* _Task details_
Once you reach the line with "Похожие товары", transcribe it and every line after it to the end of the records, exactly, but not the pictures.

(Records excerpted from a collection)
------------------------------------------------------------
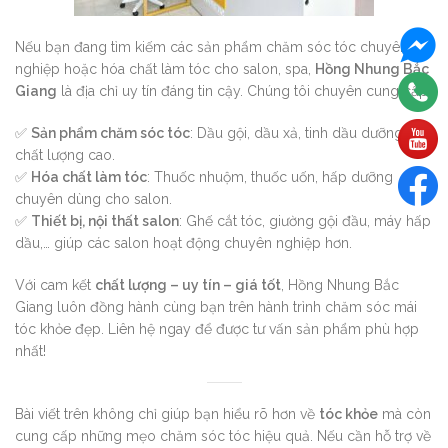
Nếu bạn đang tìm kiếm các sản phẩm chăm sóc tóc chuyên
nghiệp hoặc hóa chất làm tóc cho salon, spa,
Hồng Nhung Bắc
Giang
là địa chỉ uy tín đáng tin cậy. Chúng tôi chuyên cung cấp:
✅
Sản phẩm chăm sóc tóc
: Dầu gội, dầu xả, tinh dầu dưỡng tóc
chất lượng cao.
✅
Hóa chất làm tóc
: Thuốc nhuộm, thuốc uốn, hấp dưỡng
chuyên dùng cho salon.
✅
Thiết bị, nội thất salon
: Ghế cắt tóc, giường gội đầu, máy hấp
dầu,… giúp các salon hoạt động chuyên nghiệp hơn.
Với cam kết
chất lượng – uy tín – giá tốt
, Hồng Nhung Bắc
Giang luôn đồng hành cùng bạn trên hành trình chăm sóc mái
tóc khỏe đẹp. Liên hệ ngay để được tư vấn sản phẩm phù hợp
nhất!
Bài viết trên không chỉ giúp bạn hiểu rõ hơn về
tóc khỏe
mà còn
cung cấp những mẹo chăm sóc tóc hiệu quả. Nếu cần hỗ trợ về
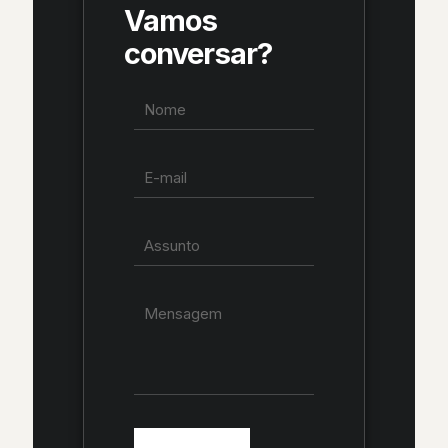
Vamos
conversar?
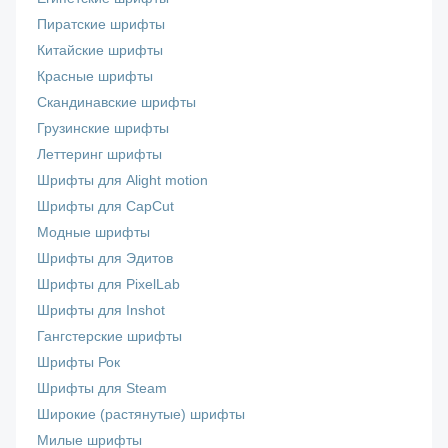
Пиратские шрифты
Китайские шрифты
Красные шрифты
Скандинавские шрифты
Грузинские шрифты
Леттеринг шрифты
Шрифты для Alight motion
Шрифты для CapCut
Модные шрифты
Шрифты для Эдитов
Шрифты для PixelLab
Шрифты для Inshot
Гангстерские шрифты
Шрифты Рок
Шрифты для Steam
Широкие (растянутые) шрифты
Милые шрифты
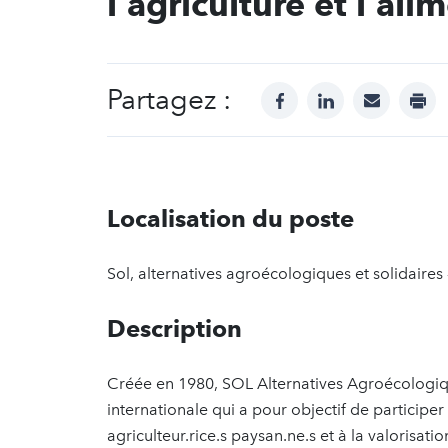
l'agriculture et l'ali
Partagez :
facebook
linkedin
mail
prin
Localisation du poste
Sol, alternatives agroécologiques et solidaire
Description
Créée en 1980, SOL Alternatives Agroécologique
internationale qui a pour objectif de participer 
agriculteur.rice.s paysan.ne.s et à la valorisatio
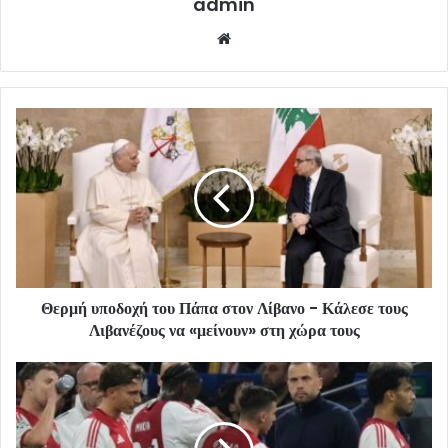
admin
Website
Θερμή υποδοχή του Πάπα στον Λίβανο - Κάλεσε τους
Λιβανέζους να «μείνουν» στη χώρα τους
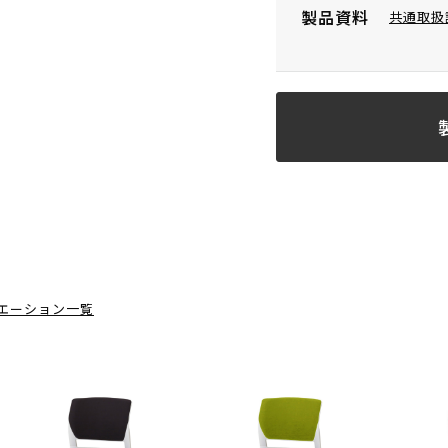
製品資料
共通取扱
エーション一覧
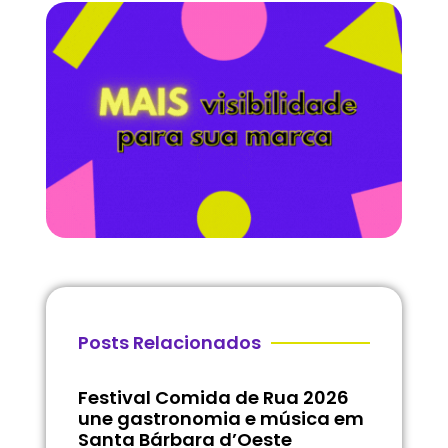
Posts Relacionados
Festival Comida de Rua 2026
une gastronomia e música em
Santa Bárbara d’Oeste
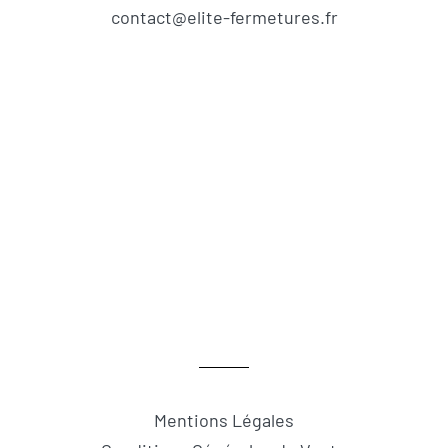
contact@elite-fermetures.fr
Mentions Légales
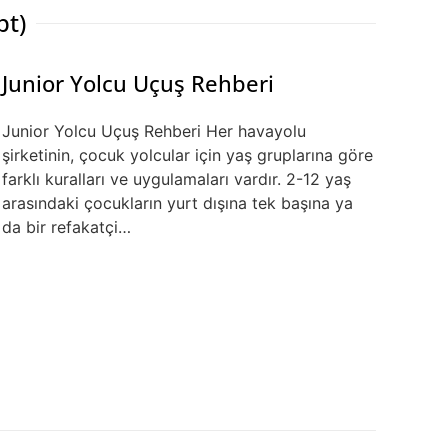
pt)
Junior Yolcu Uçuş Rehberi
Junior Yolcu Uçuş Rehberi Her havayolu
şirketinin, çocuk yolcular için yaş gruplarına göre
farklı kuralları ve uygulamaları vardır. 2-12 yaş
arasındaki çocukların yurt dışına tek başına ya
da bir refakatçi…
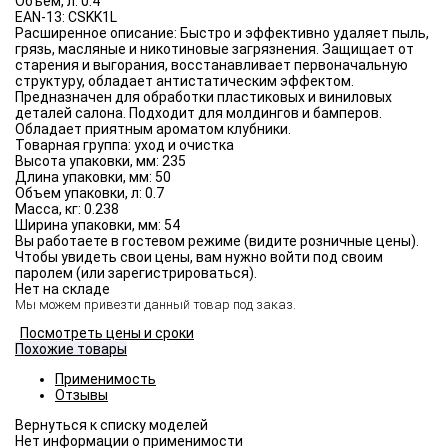
Объём, л:
0.4
EAN-13:
CSKK1L
Расширенное описание:
Быстро и эффективно удаляет пыль,
грязь, масляные и никотиновые загрязнения. Защищает от
старения и выгорания, восстанавливает первоначальную
структуру, обладает антистатическим эффектом.
Предназначен для обработки пластиковых и виниловых
деталей салона. Подходит для молдингов и бамперов.
Обладает приятным ароматом клубники.
Товарная группа:
уход и очистка
Высота упаковки, мм:
235
Длина упаковки, мм:
50
Объем упаковки, л:
0.7
Масса, кг:
0.238
Ширина упаковки, мм:
54
Вы работаете в гостевом режиме (видите розничные цены).
Чтобы увидеть свои цены, вам нужно войти под своим
паролем (или зарегистрироваться).
Нет на складе
Мы можем привезти данный товар под заказ.
Посмотреть цены и сроки
Похожие товары
Применимость
Отзывы
Нет информации о применимости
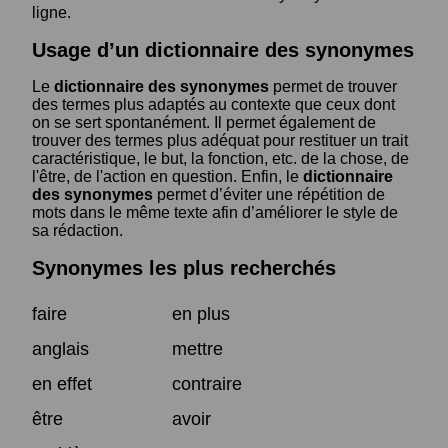
ligne.
Usage d’un dictionnaire des synonymes
Le
dictionnaire des synonymes
permet de trouver
des termes plus adaptés au contexte que ceux dont
on se sert spontanément. Il permet également de
trouver des termes plus adéquat pour restituer un trait
caractéristique, le but, la fonction, etc. de la chose, de
l'être, de l'action en question. Enfin, le
dictionnaire
des synonymes
permet d’éviter une répétition de
mots dans le même texte afin d’améliorer le style de
sa rédaction.
Synonymes les plus recherchés
faire
en plus
anglais
mettre
en effet
contraire
être
avoir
------------------------------------------------------------
* _Answer to the exercise_
Похожие товары
Применимость
Отзывы
Нет информации о применимости
ligne.
Usage d’un dictionnaire des synonymes
Le
dictionnaire des synonymes
permet de trouver
des termes plus adaptés au contexte que ceux dont
on se sert spontanément. Il permet également de
trouver des termes plus adéquat pour restituer un trait
caractéristique, le but, la fonction, etc. de la chose, de
l'être, de l'action en question. Enfin, le
dictionnaire
des synonymes
permet d’éviter une répétition de
mots dans le même texte afin d’améliorer le style de
sa rédaction.
Synonymes les plus recherchés
faire
en plus
anglais
mettre
en effet
contraire
être
avoir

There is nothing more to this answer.